Scan the material below for the word "online", then copy every line in which it appears.

STUDY MATERIAL:
○ ○ ○ ○ ○ ○ ○
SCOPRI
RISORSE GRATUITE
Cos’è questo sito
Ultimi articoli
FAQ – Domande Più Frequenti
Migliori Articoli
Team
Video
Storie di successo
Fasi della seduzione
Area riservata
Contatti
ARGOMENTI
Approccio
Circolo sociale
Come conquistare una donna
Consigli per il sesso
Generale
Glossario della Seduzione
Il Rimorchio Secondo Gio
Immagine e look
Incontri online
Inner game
○ ○ ○ ○ ○ ○ ○
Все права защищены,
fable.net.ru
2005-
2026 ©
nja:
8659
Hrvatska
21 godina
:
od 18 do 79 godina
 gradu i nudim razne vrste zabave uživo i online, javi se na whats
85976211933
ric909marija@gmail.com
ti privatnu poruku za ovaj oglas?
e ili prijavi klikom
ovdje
○ ○ ○ ○ ○ ○ ○
ANSWER TO THE EXERCISE:
Incontri online
 gradu i nudim razne vrste zabave uživo i online, javi se na whats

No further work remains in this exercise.